Abstract
This study investigates the categorical perception (CP) of pitch contours (level and rising) by native listeners of two tone languages, Mandarin and Cantonese, for both speech and nonspeech. Language background was found to modulate participants’ behavioural and electrophysiological responses to stimuli presented in an active oddball paradigm, comprising a standard and two equally spaced deviants (within- and across-category). The stimuli were divided into two sets according to the results of a two-alternative forced-choice identification test: a rising set, using a standard that listeners identified as high rising tone, and a level set, using a standard that listeners identified as high level tone. For the rising set, both groups of listeners exhibited CP in terms of their behavioural response. However, only Cantonese listeners exhibited a significant CP effect in terms of P300 amplitude. For the level set, the behavioural data revealed a shift in category boundary due, in part, to the range–frequency effect.

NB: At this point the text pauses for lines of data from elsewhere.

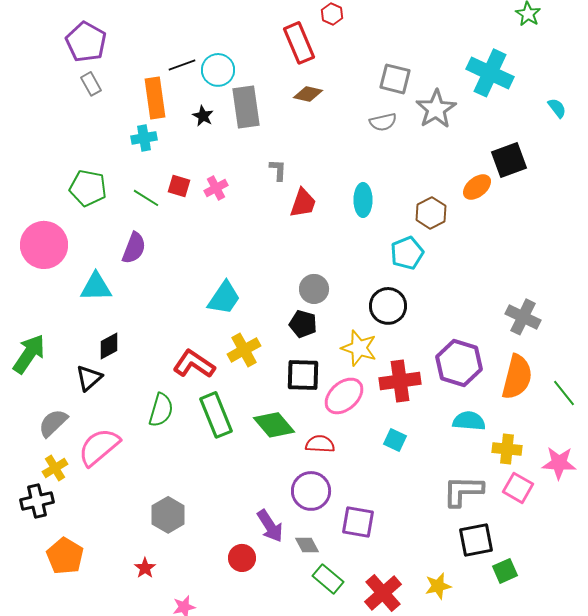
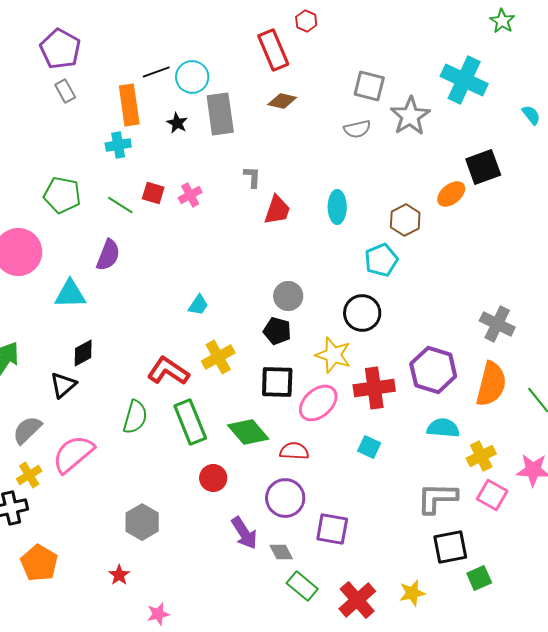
cyan trapezoid: (224, 298) -> (198, 305), size x0.6
yellow cross: (507, 449) -> (481, 456), turned -32
red circle: (242, 558) -> (213, 478), moved

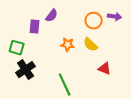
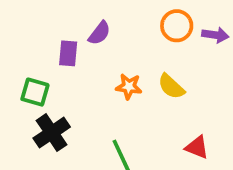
orange circle: (94, 21) -> (177, 26), moved
red triangle: (105, 69) -> (197, 147), moved

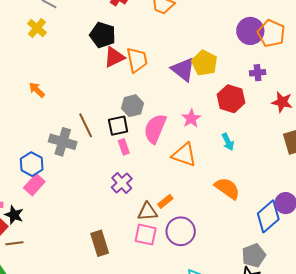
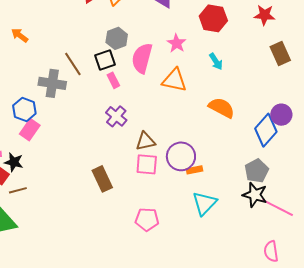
orange rectangle: (165, 201) -> (195, 170), moved, turned 35

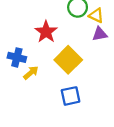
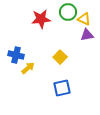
red star: (46, 32) -> (41, 19), moved, turned 30
yellow square: (68, 60) -> (60, 57), size x0.6

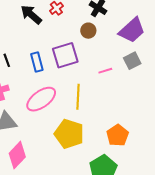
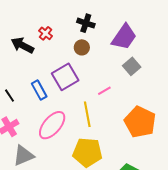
pink line: (105, 71) -> (104, 91), moved
orange pentagon: (117, 135) -> (140, 122), moved, size x1.4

According to the d′ scores, the CP effect elicited from Mandarin listeners was greater for nonspeech stimuli than for speech, suggesting the presence of apsychophysical boundary. There was no such behavioural contrast for Cantonese listeners. However, Cantonese listeners exhibited a significant CP effect in P300 amplitude that was influenced by the range–frequency effect, as well as a possible secondary phonological boundary. P300 amplitude is believed to index the ease of discrimination of speech stimuli by phonological information. We conclude that Cantonese listeners engaged phonological processing in order to discriminate speech stimuli more efficiently than Mandarin listeners. These findings may be due to the different tonal inventories of Mandarin and Cantonese, with Cantonese listeners required to make finer distinctions in perception of pitch height and slope than Mandarin listeners in order to discriminate the denser tone system of Cantonese.
Acknowledgements
The work described in this paper was partially supported by research grants awarded to William S-Y. Wang by the Shun Hing Institute of Advanced Engineering of The Chinese University of Hong Kong (Project No. BME-8115020) and by the Research Grants Council of the Hong Kong Special Administrative Region, China.
Notes
1Mandarin also has a neutral tone, but this tone does not provide lexical contrast.
2Cantonese also has three entering tones on syllables with stop endings. The entering tones, referred to as Tones 7, 8, and 9, have similar pitch contours to Tones 1, 3, and 6, respectively, but have shorter duration.
3In a follow-up test, five Mandarin listeners and three Cantonese listeners were instructed to rate the naturalness of the speech stimuli on a 5-point scale, ‘1’ indicating least natural, ‘5’ indicating most natural. The Mandarin listeners rated the stimuli to have naturalness 3.89±0.27 (mean±standard error); the Cantonese listeners rated the stimuli to have similar naturalness, 3.90±0.35.
4Two groups (10 subjects per group) of Mandarin speakers participated in a follow-up experiment. One group was instructed to identify stimuli within the rising set (stimuli #1–#7) while the second group was instructed to identify stimuli within the level set (stimuli #4–#10). The categorical boundary for the rising set was observed to lie between #4 and #5 for both speech and nonspeech, while the boundary for the level set lay between #7 and #8 for speech, confirming the presence of a range–frequency effect—for nonspeech, the position of the boundary was slightly higher at stimulus #8.
5We will continue to use the terms across-category and within-category to refer to the category memberships obtained from participants during the forced-choice identification test described in Procedure irrespective of changes in category boundary position due to the range–frequency or other effects.